GOP Lawmakers Press Biden to Waive Import Duties on Fertilizer

Approximately 30 Republican members of Congress are urging the Biden administration to lift import duties on phosphate fertilizer from Morocco and place a moratorium on any new duties on UAN imports from Trinidad and Tobago.

A July 14 letter signed by 31 members of Congress, including senior lawmakers on the House and Senate agriculture committees, said the nation’s farmers are facing high fertilizer prices, tight fertilizer supply, and rising inflation, threatening food security.

“Our country’s farmers and agricultural producers are making decisions on what to plant today based on fertilizer prices rather than typical market fundamentals,” the letter states. “Coupled with inflation at the highest it has been in 41 years and a Consumer Price Index for food up 14.6%, the rising cost of fertilizer will increase food insecurity and geopolitical tensions domestically and abroad.”

The letter follows the final affirmative determinations in June by the U.S. Department of Commerce (DOC) in antidumping (AD) and countervailing duty (CVD) investigations of UAN imports from Russia and Trinidad (GM June 24, p. 1). DOC and the U.S. International Trade Commission (ITC) initiated their investigations in July 2021 in response to petitions filed by CF Industries Holdings Inc. (GM July 2, 2021).

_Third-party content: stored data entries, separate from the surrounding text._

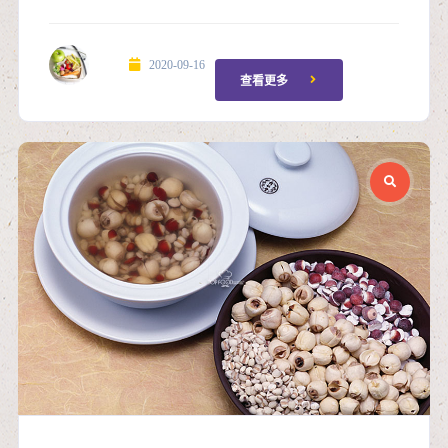
2020-09-16
查看更多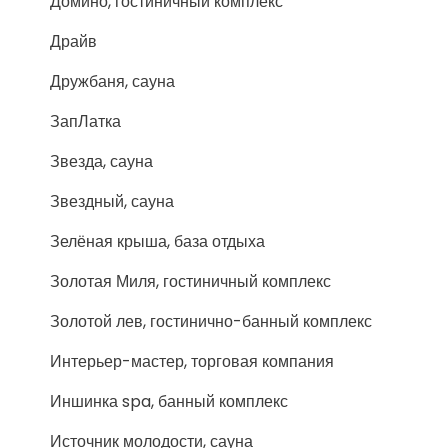
Домино, гостиничный комплекс
Драйв
Дружбаня, сауна
ЗапЛатка
Звезда, сауна
Звездный, сауна
Зелёная крыша, база отдыха
Золотая Миля, гостиничный комплекс
Золотой лев, гостинично-банный комплекс
Интерьер-мастер, торговая компания
Иншинка spa, банный комплекс
Источник молодости, сауна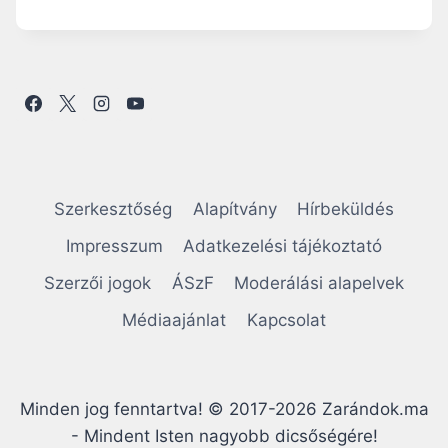
Z
E
N
T
B
O
N
I
F
Á
Szerkesztőség
Alapítvány
Hírbeküldés
C
:
Impresszum
Adatkezelési tájékoztató
A
Szerzői jogok
ÁSzF
Moderálási alapelvek
K
A
Médiaajánlat
Kapcsolat
R
D
E
L
Minden jog fenntartva! © 2017-2026 Zarándok.ma
L
E
- Mindent Isten nagyobb dicsőségére!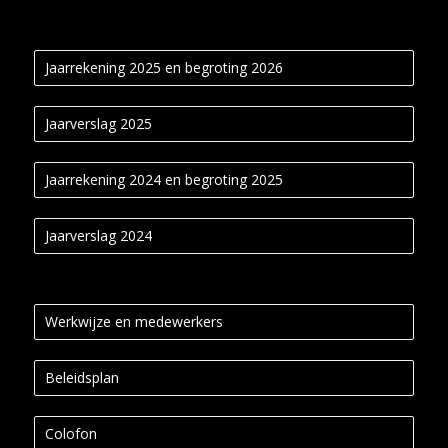
Jaarrekening 2025 en begroting 2026
Jaarverslag 2025
Jaarrekening 2024 en begroting 2025
Jaarverslag 2024
Werkwijze en medewerkers
Beleidsplan
Colofon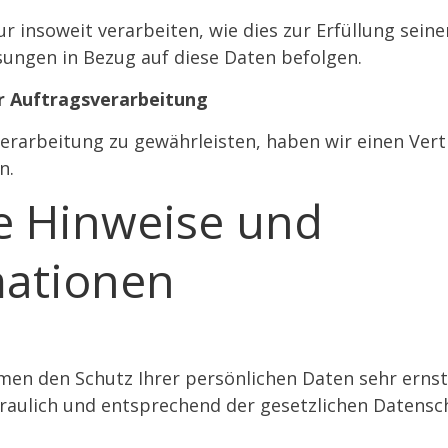
r insoweit verarbeiten, wie dies zur Erfüllung seine
sungen in Bezug auf diese Daten befolgen.
r Auftragsverarbeitung
rarbeitung zu gewährleisten, haben wir einen Vert
n.
ne Hinweise und
mationen
hmen den Schutz Ihrer persönlichen Daten sehr ernst
aulich und entsprechend der gesetzlichen Datensch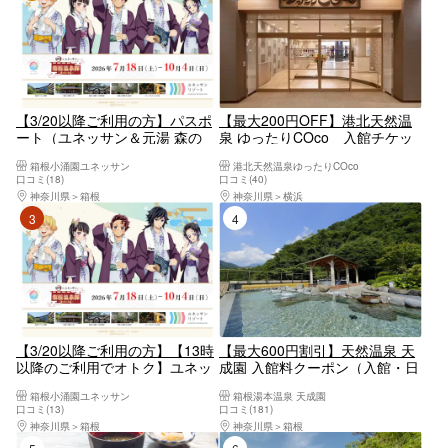
【3/20以降ご利用の方】パスポ
【最大200円OFF】港北天然温
ート（ユネッサン＆元湯 森の
泉 ゆったりCOco 入館チケッ
湯）プラン【6928】
ト（タオルなし）
箱根小涌園ユネッサン
港北天然温泉ゆったりCOco
口コミ(18)
口コミ(40)
神奈川県
箱根
神奈川県
横浜
3位
4位
【3/20以降ご利用の方】【13時
【最大600円割引】天然温泉 天
以降のご利用でオトク】ユネッ
成園 入館料クーポン（入館・日
サン＆森の湯 アフタヌーンパス
帰り温泉）【10906】
箱根小涌園ユネッサン
箱根湯本温泉 天成園
【6972】
口コミ(13)
口コミ(181)
神奈川県
箱根
神奈川県
箱根
5位
6位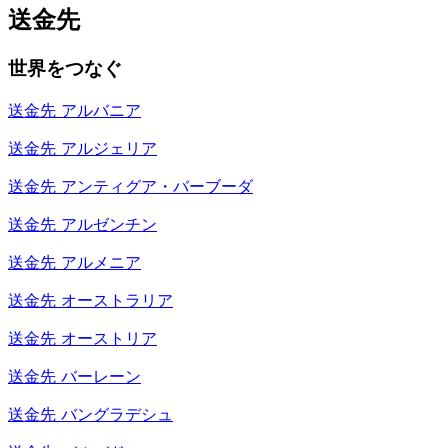
送金先
世界をつなぐ
送金先
アルバニア
送金先
アルジェリア
送金先
アンティグア・バーブーダ
送金先
アルゼンチン
送金先
アルメニア
送金先
オーストラリア
送金先
オーストリア
送金先
バーレーン
送金先
バングラデシュ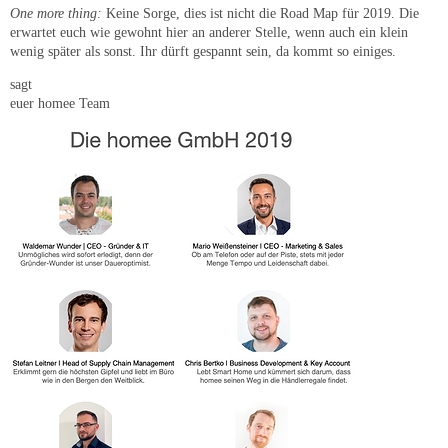
One more thing:
Keine Sorge, dies ist nicht die Road Map für 2019. Die
erwartet euch wie gewohnt hier an anderer Stelle, wenn auch ein klein
wenig später als sonst. Ihr dürft gespannt sein, da kommt so einiges.
sagt
euer homee Team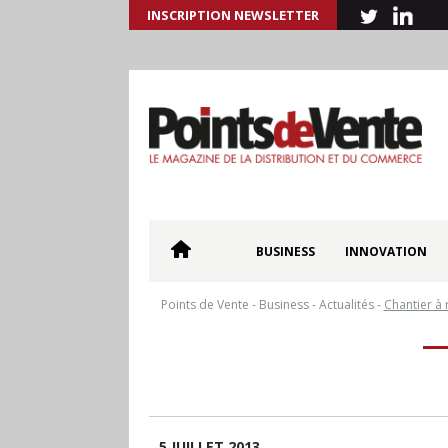
INSCRIPTION NEWSLETTER
BUSINESS
INNOVATION
Points de Vente
-
Business
-
Actualités
-
Chantier à 
5 JUILLET 2013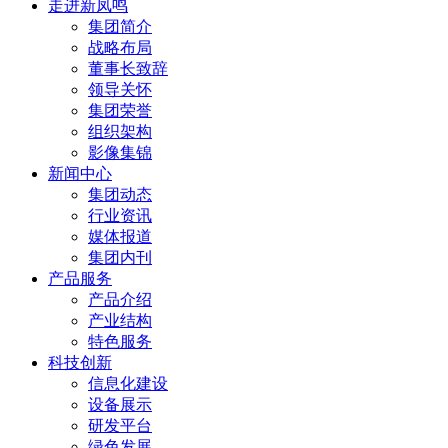
走进新凤鸣
集团简介
战略布局
董事长致辞
领导关怀
集团荣誉
组织架构
影像集锦
新闻中心
集团动态
行业资讯
媒体报道
集团内刊
产品服务
产品介绍
产业结构
特色服务
科技创新
信息化建设
设备展示
研发平台
绿色发展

The ITC made an affirmative preliminary determination in August 2021 and is scheduled to make its final determination on July 18, 2022. If the ITC’s final determination is affirmative, then DOC will issue AD/CVD orders on UAN imports from Russia and Trinidad, which will remain in place for at least five years.

The DOC and ITC last year (GM March 12, 2021) issued AD/CVD orders on imports of phosphate fertilizer from Morocco and Russia in response to a complaint filed by The Mosaic Co. on June 26, 2020 (GM June 26, 2020).

While noting that the U.S. is a “major producer” of nitrogen and phosphate fertilizer, the letter from Republican lawmakers said U.S. farmers “still significantly rely on imports” to meet fertilizer demand for crop production.

“While under normal circumstances, action by the Commerce Department and the ITC in the form of duties may be warranted. We do not want foreign governments to distort trade with the U.S.,” the letter states. “However, we certainly are not in normal circumstances. Duties on some of our most reliable trading partners is the last thing we need amid a global food crisis.”

Referring to the fertilizer duties as “inflationary tariffs,” the lawmakers said fertilizer supply and availability in the U.S. is “at a crossroads where farmers are applying lower-than-recommended soil nutrient rates for fear they cannot break even.” The result, the letter states, is that productivity will decline.

“The bottom line is that fertilizer is critical to national security and national defense,” the letter concludes. “Its affordability is also critical to wrangling out-of-control inflation. As such, we strongly encourage you to take immediate action to waive duties on fertilizer imports from Morocco and Trinidad and Tobago.”